People caught in the business of the season and stressed to the bone to make perfect Christmas preparations tend to overlook their silent furry friends, which may become exposed to hazards during festivities. Fortunately, a group of experts shared with us a few thoughts on how to keep pets safe this part of the year.
Dr. Elisabeth Giedt of Oklahoma State University’s Veterinary Health Sciences, underscored that it is crucial to keep pets fit and well-fed throughout this season. It is also important to make some minor teaks to Christmas decoration to prevent accidents.
Dr. Griedt explained that even something as harmless as a Christmas tree could lead to life-threatening conditions when it comes to pets. For instance, the tree not only may fall on your beloved animal, but it can also lead to some serious health issues such as indigestion and even poisoning.

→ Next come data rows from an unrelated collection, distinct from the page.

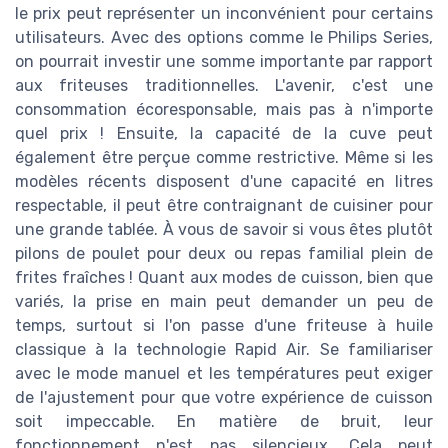
le prix peut représenter un inconvénient pour certains
utilisateurs. Avec des options comme le Philips Series,
on pourrait investir une somme importante par rapport
aux friteuses traditionnelles. L'avenir, c'est une
consommation écoresponsable, mais pas à n'importe
quel prix ! Ensuite, la capacité de la cuve peut
également être perçue comme restrictive. Même si les
modèles récents disposent d'une capacité en litres
respectable, il peut être contraignant de cuisiner pour
une grande tablée. À vous de savoir si vous êtes plutôt
pilons de poulet pour deux ou repas familial plein de
frites fraîches ! Quant aux modes de cuisson, bien que
variés, la prise en main peut demander un peu de
temps, surtout si l'on passe d'une friteuse à huile
classique à la technologie Rapid Air. Se familiariser
avec le mode manuel et les températures peut exiger
de l'ajustement pour que votre expérience de cuisson
soit impeccable. En matière de bruit, leur
fonctionnement n'est pas silencieux. Cela peut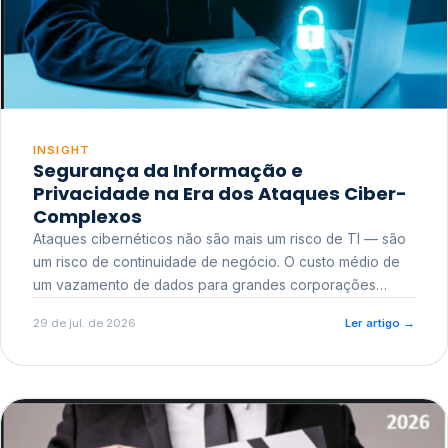
INSIGHT
Segurança da Informação e
Privacidade na Era dos Ataques Ciber-
Complexos
Ataques cibernéticos não são mais um risco de TI — são
um risco de continuidade de negócio. O custo médio de
um vazamento de dados para grandes corporações
ultrapassa a casa dos milhões, sem contar o dano
29 de jul. de 2026
Ler artigo
→
reputacional e o risco regulatório junto a órgãos como a
ANPD.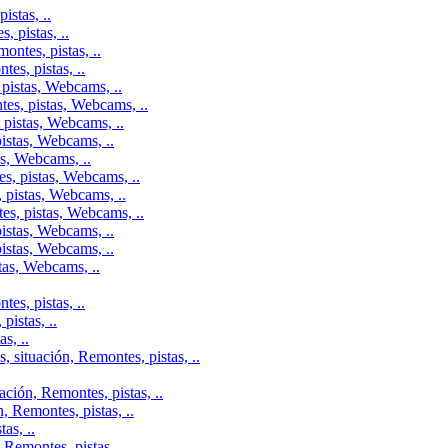
istas, ..
 pistas, ..
ontes, pistas, ..
es, pistas, ..
pistas, Webcams, ..
tes, pistas, Webcams, ..
 pistas, Webcams, ..
istas, Webcams, ..
as, Webcams, ..
s, pistas, Webcams, ..
 pistas, Webcams, ..
es, pistas, Webcams, ..
istas, Webcams, ..
istas, Webcams, ..
tas, Webcams, ..
es, pistas, ..
istas, ..
s, ..
 situación, Remontes, pistas, ..
ción, Remontes, pistas, ..
, Remontes, pistas, ..
as, ..
Remontes, pistas, ..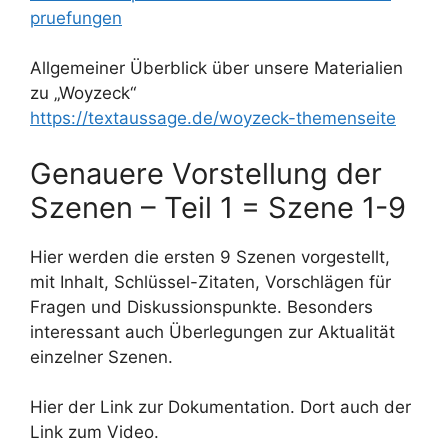
pruefungen
Allgemeiner Überblick über unsere Materialien
zu „Woyzeck“
https://textaussage.de/woyzeck-themenseite
Genauere Vorstellung der
Szenen – Teil 1 = Szene 1-9
Hier werden die ersten 9 Szenen vorgestellt,
mit Inhalt, Schlüssel-Zitaten, Vorschlägen für
Fragen und Diskussionspunkte. Besonders
interessant auch Überlegungen zur Aktualität
einzelner Szenen.
Hier der Link zur Dokumentation. Dort auch der
Link zum Video.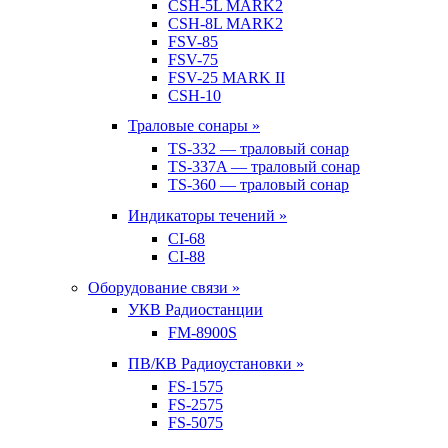
CSH-5L MARK2
CSH-8L MARK2
FSV-85
FSV-75
FSV-25 MARK II
CSH-10
Траловые сонары »
TS-332 — траловый сонар
TS-337A — траловый сонар
TS-360 — траловый сонар
Индикаторы течений »
CI-68
CI-88
Оборудование связи »
УКВ Радиостанции
FM-8900S
ПВ/КВ Радиоустановки »
FS-1575
FS-2575
FS-5075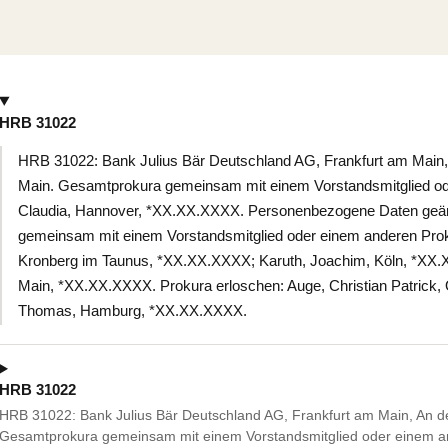
HRB 31022
HRB 31022: Bank Julius Bär Deutschland AG, Frankfurt am Main, 
Main. Gesamtprokura gemeinsam mit einem Vorstandsmitglied ode
Claudia, Hannover, *XX.XX.XXXX. Personenbezogene Daten geän
gemeinsam mit einem Vorstandsmitglied oder einem anderen Proku
Kronberg im Taunus, *XX.XX.XXXX; Karuth, Joachim, Köln, *XX.X
Main, *XX.XX.XXXX. Prokura erloschen: Auge, Christian Patrick,
Thomas, Hamburg, *XX.XX.XXXX.
HRB 31022
HRB 31022: Bank Julius Bär Deutschland AG, Frankfurt am Main, An de
Gesamtprokura gemeinsam mit einem Vorstandsmitglied oder einem an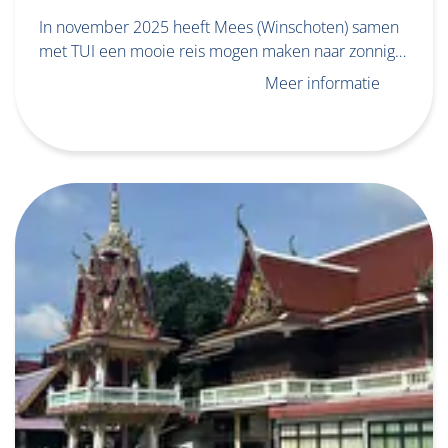
In november 2025 heeft Mees (Winschoten) samen
met TUI een mooie reis mogen maken naar zonnig…
Meer informatie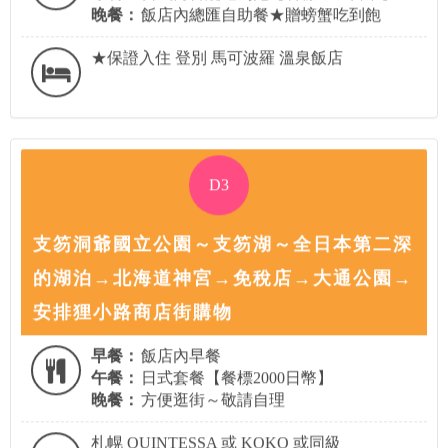
晚餐：
飯店內總匯自助餐★贈螃蟹吃到飽
★保證入住 登別 馬可波羅 溫泉飯店
D3
支笏洞爺國立公園～支笏湖～全日本第二深
的湖泊→北海道神宮→免稅店→大通公園→
安排狸小路商店街購物
早餐：
飯店內早餐
午餐：
日式套餐【餐標2000日幣】
晚餐：
方便逛街～敬請自理
札幌 QUINTESSA 或 KOKO 或同級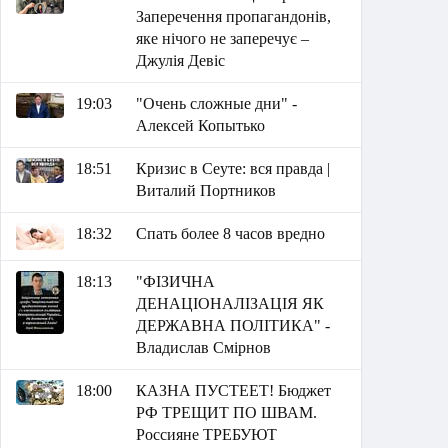
Заперечення пропагандонів,
яке нічого не заперечує –
Джулія Девіс
19:03
"Очень сложные дни" -
Алексей Копытько
18:51
Кризис в Сеуте: вся правда |
Виталий Портников
18:32
Спать более 8 часов вредно
18:13
"ФІЗИЧНА
ДЕНАЦІОНАЛІЗАЦІЯ ЯК
ДЕРЖАВНА ПОЛІТИКА" -
Владислав Смірнов
18:00
КАЗНА ПУСТЕЕТ! Бюджет
РФ ТРЕЩИТ ПО ШВАМ.
Россияне ТРЕБУЮТ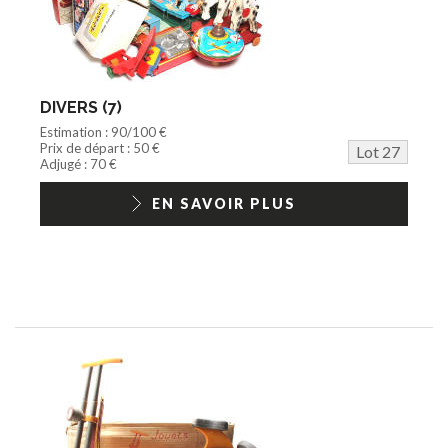
DIVERS (7)
Estimation : 90/100 €
Prix de départ : 50 €
Lot 27
Adjugé : 70 €
EN SAVOIR PLUS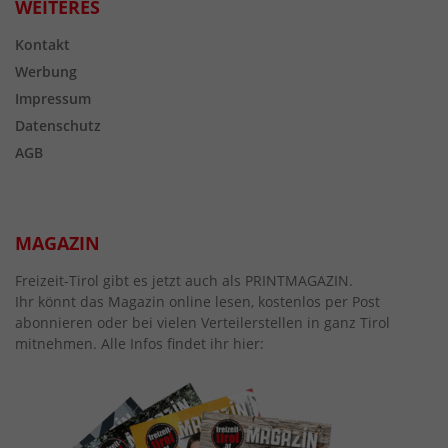
WEITERES
Kontakt
Werbung
Impressum
Datenschutz
AGB
MAGAZIN
Freizeit-Tirol gibt es jetzt auch als PRINTMAGAZIN.
Ihr könnt das Magazin online lesen, kostenlos per Post
abonnieren oder bei vielen Verteilerstellen in ganz Tirol
mitnehmen. Alle Infos findet ihr hier: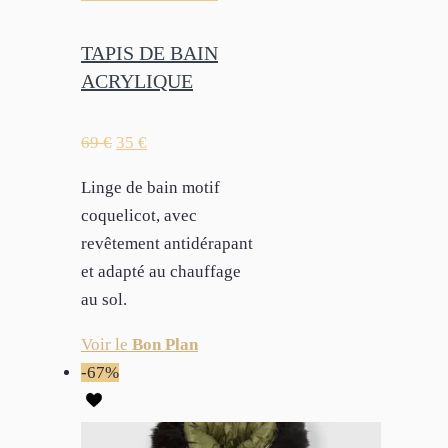
TAPIS DE BAIN
ACRYLIQUE
69
€
35
€
Linge de bain motif
coquelicot, avec
revêtement antidérapant
et adapté au chauffage
au sol.
Voir le
Bon Plan
-67%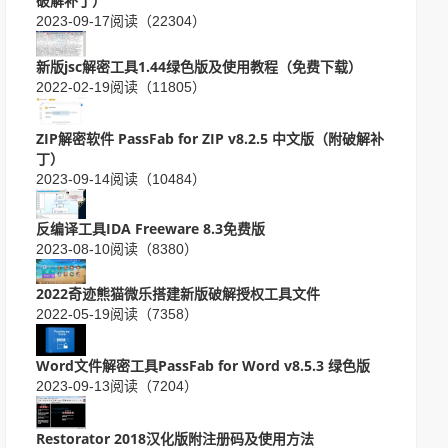
破解补丁）
2023-09-17
阅读（22304）
新版jsc解密工具1.44绿色版及使用教程（免费下载）
2022-02-19
阅读（11805）
ZIP解密软件 PassFab for ZIP v8.2.5 中文版（附破解补
丁）
2023-09-14
阅读（10484）
反编译工具IDA Freeware 8.3免费版
2023-08-10
阅读（8380）
2022奇迹熊猫微乐搭建新版破解授权工具文件
2022-05-19
阅读（7358）
Word文件解密工具PassFab for Word v8.5.3 绿色版
2023-09-13
阅读（7204）
Restorator 2018汉化版附注册码及使用方法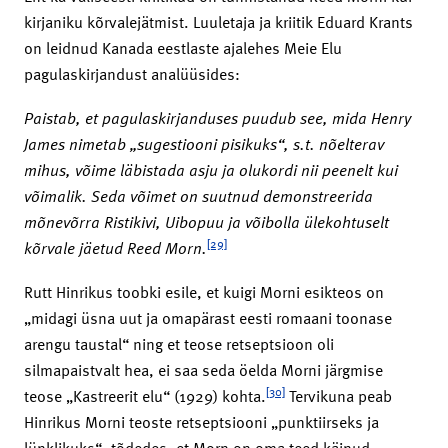
kirjaniku kõrvalejätmist. Luuletaja ja kriitik Eduard Krants
on leidnud Kanada eestlaste ajalehes Meie Elu
pagulaskirjandust analüüsides:
Paistab, et pagulaskirjanduses puudub see, mida Henry
James nimetab „sugestiooni pisikuks“, s.t. nõelterav
mihus, võime läbistada asju ja olukordi nii peenelt kui
võimalik. Seda võimet on suutnud demonstreerida
mõnevõrra Ristikivi, Uibopuu ja võibolla ülekohtuselt
[29]
kõrvale jäetud Reed Morn.
Rutt Hinrikus toobki esile, et kuigi Morni esikteos on
„midagi üsna uut ja omapärast eesti romaani toonase
arengu taustal“ ning et teose retseptsioon oli
silmapaistvalt hea, ei saa seda öelda Morni järgmise
[30]
teose „Kastreerit elu“ (1929) kohta.
Tervikuna peab
Hinrikus Morni teoste retseptsiooni „punktiirseks ja
lünklikuks“, tõdedes, et Morn on oma teed käinud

The liquid under live Christmas trees is usually laden with hazardous chemicals such as fertilizers that can make you take your pet to a veterinary’s emergency room if the furry friend has the curiosity to taste it. The same goes if the water under a live tree stays there for several days and bacteria have time to bloom. The bacteria can lead to severe diarrhea and nausea in animals, as well.
Additionally, you should watch out for hazards that can lead to electrocution. Many pets find Christmas light electrical cords especially alluring and they often get tangled or plainly electrocuted. This is why you should place the cord in locations that are not readily accessible.
Burning candles are also hazardous. Curious pets can knock them over and start a home fire in no time. This is why you should switch to other types of candles as long as you keep a pet in the house. Experts also recommend to not use scented candles especially if you own a bird, because the feathered companions are very sensitive to chemicals in those candles since they have a fine-tuned respiratory system.
There’s a risk of poisoning from Christmas plants such as poinsettias or mistletoe. While chewing on a poinsettias can cause your pet diarrhea, having a taste for mistletoe could result in more severe conditions including poisoning or a heart disease. Experts suggest it is better to go for artificial versions instead.
Vets have also some recommendations. You should prevent pets from sampling foods on your holiday menu, and make sure that spoiled food is discarded in places that are out of your pet(s)’s reach. Pets usually find discarded food very enticing. Additionally, discard alcohol in a sink or other similar places to prevent small animals from ingesting it and entering a coma.